WHAT TO DO: Go over the listing that follows and work out how many lines have the string "bookmark"; reply with the number by itself.
===== DATA FOR REVIEW =====
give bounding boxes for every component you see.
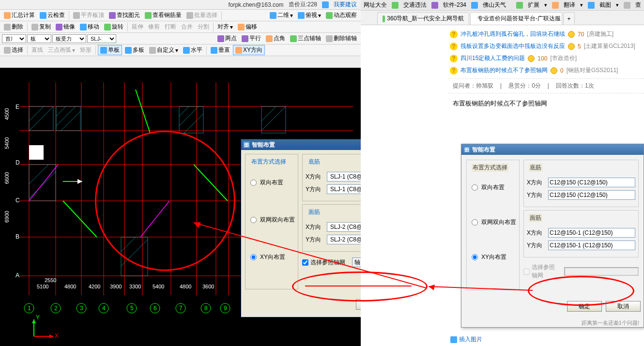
copy-button[interactable]: 复制: [30, 22, 53, 31]
view-2d-button[interactable]: 二维 ▾: [268, 11, 295, 20]
view2d-icon: [270, 12, 276, 19]
svg-line-31: [184, 114, 203, 133]
translate-icon: [552, 2, 559, 9]
select-icon: [4, 47, 11, 54]
top-x-input-2[interactable]: [548, 228, 635, 238]
break-button[interactable]: 打断: [163, 22, 178, 31]
top-view-button[interactable]: 俯视 ▾: [296, 11, 323, 20]
orbit-button[interactable]: 动态观察: [324, 11, 359, 20]
split-button[interactable]: 分割: [196, 22, 211, 31]
radio-bidir-2[interactable]: 双向布置: [470, 183, 516, 192]
batch-select-button[interactable]: 批量选择: [184, 11, 219, 20]
offset-button[interactable]: 偏移: [236, 22, 259, 31]
del-aux-button[interactable]: 删除辅轴: [324, 34, 359, 43]
type2-select[interactable]: 板受力筋: [52, 34, 86, 43]
extend-button[interactable]: 延伸: [130, 22, 145, 31]
rotate-button[interactable]: 旋转: [102, 22, 125, 31]
rotate-icon: [104, 24, 111, 30]
top-y-input-2[interactable]: [548, 241, 635, 250]
multi-board-button[interactable]: 多板: [123, 45, 146, 55]
coin-icon: [551, 67, 557, 74]
bookmark-item[interactable]: 网址大全: [364, 1, 387, 9]
qa-link[interactable]: 筏板设置多边变截面选中筏板边没有反应: [460, 42, 565, 50]
svg-text:3: 3: [80, 305, 83, 312]
ext-icon: [516, 2, 523, 9]
three-pts-button[interactable]: 三点辅轴: [288, 34, 323, 43]
ptangle-icon: [266, 35, 273, 42]
copy-icon: [31, 24, 38, 30]
tab-glodon[interactable]: 专业造价问题答疑平台-广联达服✕: [470, 12, 562, 25]
qa-link[interactable]: 四川15定额人工费的问题: [460, 54, 525, 62]
cloud-check-button[interactable]: 云检查: [38, 11, 67, 20]
floor-select[interactable]: 首层: [2, 34, 26, 43]
weather-icon: [471, 2, 478, 9]
vert-button[interactable]: 垂直: [209, 45, 232, 55]
tab-360[interactable]: 360导航_新一代安全上网导航: [377, 12, 469, 25]
bottom-y-input-2[interactable]: [548, 190, 635, 200]
bell-icon[interactable]: [322, 1, 329, 8]
type1-select[interactable]: 板: [27, 34, 51, 43]
arc-button[interactable]: 三点画弧 ▾: [46, 45, 77, 55]
insert-picture-button[interactable]: 插入图片: [450, 335, 482, 344]
qa-link[interactable]: 布置板钢筋的时候点不了参照轴网: [460, 66, 548, 75]
horiz-button[interactable]: 水平: [181, 45, 204, 55]
bookmark-bar: 网址大全 交通违法 软件-234 佛山天气 扩展 ▾ 翻译 ▾ 截图 ▾ 查: [361, 0, 644, 11]
radio-double-net[interactable]: 双网双向布置: [248, 216, 295, 224]
bottom-x-input-2[interactable]: [548, 178, 635, 187]
two-pts-button[interactable]: 两点: [215, 34, 239, 43]
sum-calc-button[interactable]: 汇总计算: [2, 11, 37, 20]
move-button[interactable]: 移动: [78, 22, 101, 31]
ref-axis-checkbox[interactable]: [302, 259, 308, 266]
layout-section-title-2: 布置方式选择: [472, 164, 508, 172]
qa-link[interactable]: 冲孔桩冲孔遇到孤石偏孔，回填块石继续: [460, 30, 565, 38]
dialog-title-2: 智能布置: [472, 146, 495, 154]
svg-rect-24: [56, 106, 80, 131]
single-board-button[interactable]: 单板: [98, 45, 122, 55]
pt-angle-button[interactable]: 点角: [264, 34, 287, 43]
parallel-button[interactable]: 平行: [240, 34, 263, 43]
mirror-icon: [56, 24, 62, 30]
find-elem-button[interactable]: 查找图元: [107, 11, 142, 20]
coin-icon: [568, 31, 575, 38]
question-icon: ?: [450, 55, 458, 62]
layout-section-title: 布置方式选择: [250, 158, 287, 166]
new-tab-button[interactable]: +: [563, 12, 575, 25]
svg-text:9: 9: [224, 305, 227, 312]
delete-icon: [4, 24, 11, 30]
svg-text:B: B: [15, 233, 19, 240]
svg-text:7: 7: [179, 305, 183, 312]
line-button[interactable]: 直线: [30, 45, 45, 55]
xy-dir-button[interactable]: XY方向: [233, 45, 265, 55]
select-button[interactable]: 选择: [2, 45, 25, 55]
rect-button[interactable]: 矩形: [78, 45, 93, 55]
suggest-link[interactable]: 我要建议: [334, 0, 357, 9]
align-button[interactable]: 对齐 ▾: [215, 22, 235, 31]
svg-text:Y: Y: [36, 314, 40, 321]
radio-double-net-2[interactable]: 双网双向布置: [470, 218, 516, 226]
trim-button[interactable]: 修剪: [146, 22, 162, 31]
browser-tabs: 360导航_新一代安全上网导航 专业造价问题答疑平台-广联达服✕ +: [361, 11, 644, 25]
svg-line-23: [29, 106, 53, 131]
dialog-titlebar-2[interactable]: ⊞ 智能布置: [461, 144, 644, 155]
svg-text:C: C: [15, 197, 20, 204]
svg-text:2: 2: [54, 305, 58, 312]
ok-button-2[interactable]: 确定: [567, 301, 602, 312]
radio-xy-2[interactable]: XY向布置: [470, 253, 516, 261]
flush-icon: [73, 12, 80, 19]
delete-button[interactable]: 删除: [2, 22, 25, 31]
svg-line-39: [121, 237, 136, 252]
mirror-button[interactable]: 镜像: [54, 22, 77, 31]
qa-meta: 提问者：帅旭驭|悬赏分：0分|回答次数：1次: [448, 78, 644, 93]
cancel-button-2[interactable]: 取消: [606, 301, 641, 312]
app-topbar: forpk.chen@163.com 造价豆:228 我要建议: [0, 0, 361, 10]
custom-button[interactable]: 自定义 ▾: [147, 45, 180, 55]
code-select[interactable]: SLJ-1: [87, 34, 116, 43]
picture-icon: [450, 336, 457, 343]
steel-qty-button[interactable]: 查看钢筋量: [143, 11, 184, 20]
flush-top-button[interactable]: 平齐板顶: [71, 11, 106, 20]
find-icon: [109, 12, 116, 19]
radio-bidir[interactable]: 双向布置: [248, 179, 295, 187]
radio-xy[interactable]: XY向布置: [248, 253, 295, 261]
merge-button[interactable]: 合并: [179, 22, 195, 31]
question-icon: ?: [450, 30, 458, 38]
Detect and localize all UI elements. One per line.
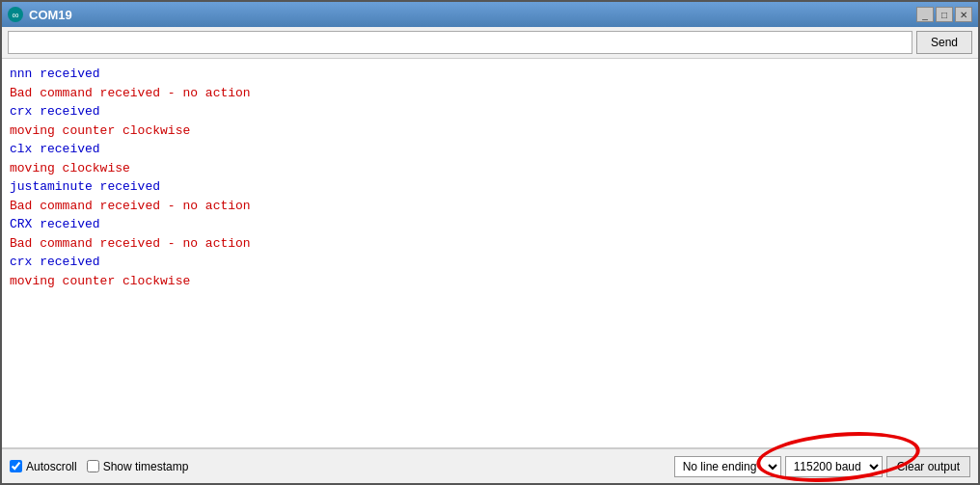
output-line: Bad command received - no action — [10, 84, 970, 103]
autoscroll-checkbox[interactable] — [10, 460, 22, 472]
window-title: COM19 — [29, 8, 911, 22]
output-line: moving counter clockwise — [10, 121, 970, 141]
output-line: Bad command received - no action — [10, 197, 970, 216]
send-button[interactable]: Send — [916, 31, 972, 54]
app-icon — [8, 7, 23, 22]
output-line: clx received — [10, 140, 970, 159]
output-line: CRX received — [10, 215, 970, 234]
line-ending-select[interactable]: No line endingNewlineCarriage returnBoth… — [674, 456, 781, 477]
minimize-button[interactable]: _ — [916, 7, 934, 22]
output-line: crx received — [10, 253, 970, 272]
timestamp-label[interactable]: Show timestamp — [103, 460, 189, 473]
output-line: moving counter clockwise — [10, 272, 970, 291]
input-bar: Send — [2, 27, 978, 59]
output-line: crx received — [10, 102, 970, 121]
autoscroll-label[interactable]: Autoscroll — [26, 460, 77, 473]
output-line: nnn received — [10, 65, 970, 84]
command-input[interactable] — [8, 31, 912, 54]
output-area[interactable]: nnn receivedBad command received - no ac… — [2, 59, 978, 448]
output-line: Bad command received - no action — [10, 234, 970, 254]
window-controls: _ □ ✕ — [916, 7, 972, 22]
timestamp-group: Show timestamp — [87, 460, 189, 473]
main-window: COM19 _ □ ✕ Send nnn receivedBad command… — [0, 0, 980, 485]
output-line: justaminute received — [10, 177, 970, 197]
status-controls: No line endingNewlineCarriage returnBoth… — [674, 456, 970, 477]
autoscroll-group: Autoscroll — [10, 460, 77, 473]
restore-button[interactable]: □ — [936, 7, 953, 22]
clear-output-button[interactable]: Clear output — [886, 456, 970, 477]
status-bar: Autoscroll Show timestamp No line ending… — [2, 448, 978, 483]
baud-rate-select[interactable]: 300 baud1200 baud2400 baud4800 baud9600 … — [785, 456, 883, 477]
close-button[interactable]: ✕ — [955, 7, 972, 22]
output-line: moving clockwise — [10, 159, 970, 178]
timestamp-checkbox[interactable] — [87, 460, 99, 472]
title-bar: COM19 _ □ ✕ — [2, 2, 978, 27]
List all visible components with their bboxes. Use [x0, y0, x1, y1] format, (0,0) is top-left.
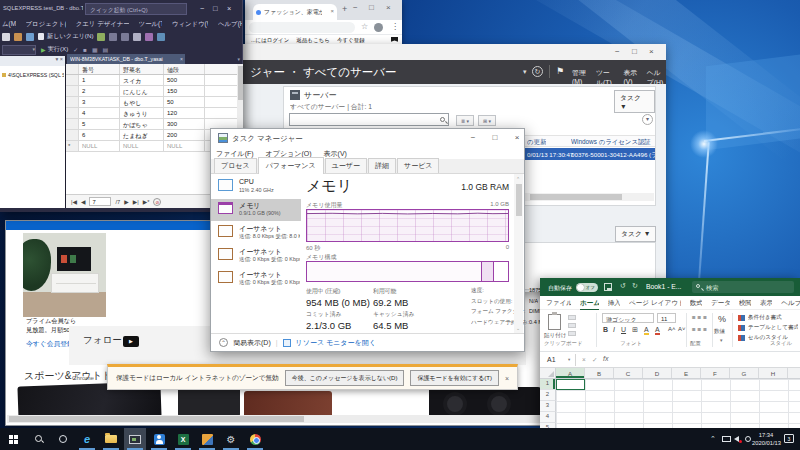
- database-combobox[interactable]: ▾: [2, 45, 36, 55]
- cell-name[interactable]: たまねぎ: [120, 130, 164, 140]
- increase-font-icon[interactable]: A˄: [668, 326, 676, 332]
- product-image[interactable]: [178, 387, 240, 417]
- ribbon-tab[interactable]: ファイル: [546, 299, 571, 309]
- minimize-button[interactable]: −: [463, 133, 483, 142]
- row-header[interactable]: 4: [540, 412, 556, 423]
- chrome-tab[interactable]: ファッション、家電か ×: [253, 4, 337, 20]
- row-selector[interactable]: [66, 97, 79, 107]
- server-tree-node[interactable]: 4\SQLEXPRESS (SQL Server 14.0.2027: [2, 72, 64, 78]
- record-number-input[interactable]: 7: [89, 197, 111, 206]
- address-bar[interactable]: [249, 22, 355, 33]
- column-header[interactable]: B: [585, 368, 614, 378]
- tab-close-icon[interactable]: ×: [330, 8, 334, 14]
- cell-no[interactable]: NULL: [79, 141, 120, 151]
- bookmark-star-icon[interactable]: ☆: [361, 22, 368, 31]
- sidebar-item-ethernet-2[interactable]: イーサネット 送信: 0 Kbps 受信: 0 Kbps: [211, 245, 301, 267]
- cell-no[interactable]: 2: [79, 86, 120, 96]
- menu-item[interactable]: クエリ デザイナー(R): [76, 20, 129, 30]
- enter-icon[interactable]: ✓: [592, 356, 597, 364]
- chevron-down-icon[interactable]: ▾: [720, 337, 723, 343]
- fx-icon[interactable]: fx: [603, 355, 608, 362]
- tray-expand-icon[interactable]: ⌃: [710, 435, 716, 443]
- ribbon-tab[interactable]: ページ レイアウト: [629, 299, 681, 309]
- cell-price[interactable]: NULL: [164, 141, 205, 151]
- selected-cell-a1[interactable]: [556, 379, 585, 390]
- ribbon-tab[interactable]: 数式: [690, 299, 702, 309]
- stop-icon[interactable]: ■: [83, 47, 87, 53]
- tab-details[interactable]: 詳細: [368, 158, 396, 173]
- align-top-icon[interactable]: ≡ ≡ ≡: [692, 314, 707, 321]
- new-file-icon[interactable]: [2, 33, 10, 41]
- column-header[interactable]: 野菜名: [120, 64, 164, 74]
- cell-no[interactable]: 4: [79, 108, 120, 118]
- resource-monitor-link[interactable]: リソース モニターを開く: [296, 338, 376, 348]
- cell-name[interactable]: にんじん: [120, 86, 164, 96]
- undo-icon[interactable]: ↺: [620, 282, 626, 290]
- menu-item[interactable]: 表示(V): [624, 68, 638, 88]
- cell-price[interactable]: 150: [164, 86, 205, 96]
- new-query-button[interactable]: 新しいクエリ(N): [38, 32, 93, 41]
- stop-icon[interactable]: ⊘: [153, 198, 161, 206]
- menu-item[interactable]: ム(M): [2, 20, 16, 30]
- maximize-button[interactable]: □: [369, 3, 374, 12]
- prev-record-icon[interactable]: ◀: [81, 199, 85, 205]
- cancel-icon[interactable]: ×: [582, 356, 586, 363]
- column-header[interactable]: H: [759, 368, 788, 378]
- taskbar-search-button[interactable]: [28, 428, 50, 450]
- toolbar-icon[interactable]: ▤: [103, 46, 109, 53]
- ribbon-tab[interactable]: ホーム: [580, 299, 599, 309]
- tab-close-icon[interactable]: ×: [180, 56, 183, 62]
- row-selector[interactable]: *: [66, 141, 79, 151]
- minimize-button[interactable]: −: [200, 4, 204, 13]
- toolbar-icon[interactable]: [157, 33, 165, 41]
- column-header[interactable]: 値段: [164, 64, 205, 74]
- row-header[interactable]: 3: [540, 401, 556, 412]
- ribbon-tab[interactable]: 表示: [760, 299, 772, 309]
- filter-button[interactable]: ≣ ▾: [456, 115, 474, 126]
- enable-protected-mode-button[interactable]: 保護モードを有効にする(T): [410, 370, 499, 386]
- row-selector[interactable]: [66, 130, 79, 140]
- cell-name[interactable]: かぼちゃ: [120, 119, 164, 129]
- taskbar-server-manager-active[interactable]: [124, 428, 146, 450]
- cell-price[interactable]: 50: [164, 97, 205, 107]
- row-header[interactable]: 2: [540, 390, 556, 401]
- cell-no[interactable]: 5: [79, 119, 120, 129]
- toolbar-icon[interactable]: [109, 33, 117, 41]
- filter-button[interactable]: ⊞ ▾: [478, 115, 496, 126]
- underline-button[interactable]: U: [621, 326, 626, 333]
- last-record-icon[interactable]: ▶|: [133, 199, 139, 205]
- tasks-dropdown[interactable]: タスク ▼: [615, 226, 656, 242]
- search-box[interactable]: 検索: [692, 281, 794, 293]
- copy-icon[interactable]: [568, 323, 576, 328]
- scrollbar-thumb[interactable]: [238, 66, 243, 100]
- toolbar-icon[interactable]: [133, 33, 141, 41]
- close-button[interactable]: ×: [649, 47, 654, 56]
- table-row[interactable]: 4 きゅうり 120: [66, 108, 243, 119]
- scroll-up-icon[interactable]: ⌃: [516, 176, 520, 182]
- cell-name[interactable]: きゅうり: [120, 108, 164, 118]
- taskbar-user-app[interactable]: [148, 428, 170, 450]
- row-selector[interactable]: [66, 119, 79, 129]
- taskbar-chrome[interactable]: [244, 428, 266, 450]
- paste-label[interactable]: 貼り付け: [544, 332, 567, 340]
- close-button[interactable]: ×: [507, 133, 527, 142]
- cell-price[interactable]: 120: [164, 108, 205, 118]
- new-record-icon[interactable]: ▶*: [143, 199, 150, 205]
- row-selector[interactable]: [66, 75, 79, 85]
- toolbar-icon[interactable]: [121, 33, 129, 41]
- cortana-button[interactable]: [52, 428, 74, 450]
- row-selector[interactable]: [66, 86, 79, 96]
- menu-item[interactable]: ヘルプ(H): [647, 68, 666, 88]
- ribbon-tab[interactable]: ヘルプ: [781, 299, 800, 309]
- chrome-menu-icon[interactable]: ⋮: [391, 22, 399, 31]
- chevron-down-icon[interactable]: ▾: [523, 68, 527, 76]
- tab-performance[interactable]: パフォーマンス: [258, 157, 324, 174]
- maximize-button[interactable]: □: [485, 133, 505, 142]
- paste-icon[interactable]: [548, 314, 561, 330]
- align-left-icon[interactable]: ≡ ≡ ≡: [692, 326, 707, 333]
- next-record-icon[interactable]: ▶: [124, 199, 128, 205]
- first-record-icon[interactable]: |◀: [71, 199, 77, 205]
- sidebar-item-cpu[interactable]: CPU 11% 2.40 GHz: [211, 176, 301, 198]
- bold-button[interactable]: B: [603, 326, 608, 333]
- refresh-icon[interactable]: ↻: [532, 66, 543, 77]
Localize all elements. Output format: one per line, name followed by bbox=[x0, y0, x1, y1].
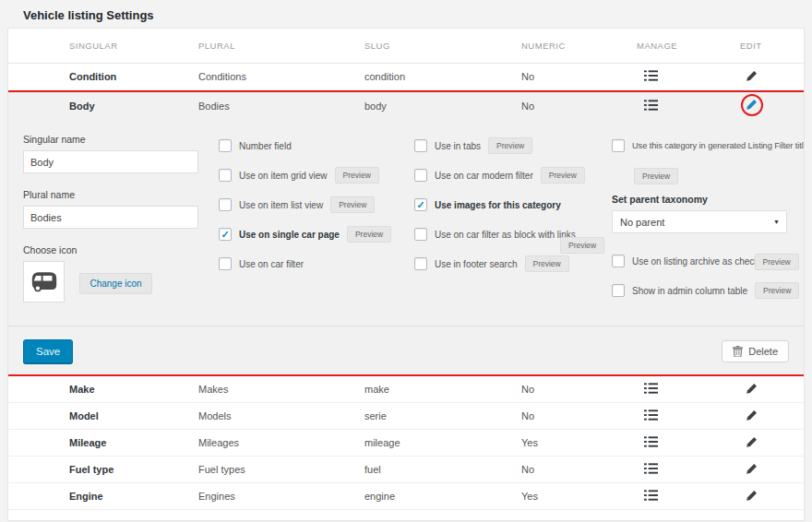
=====
ANSWER SECTION: 3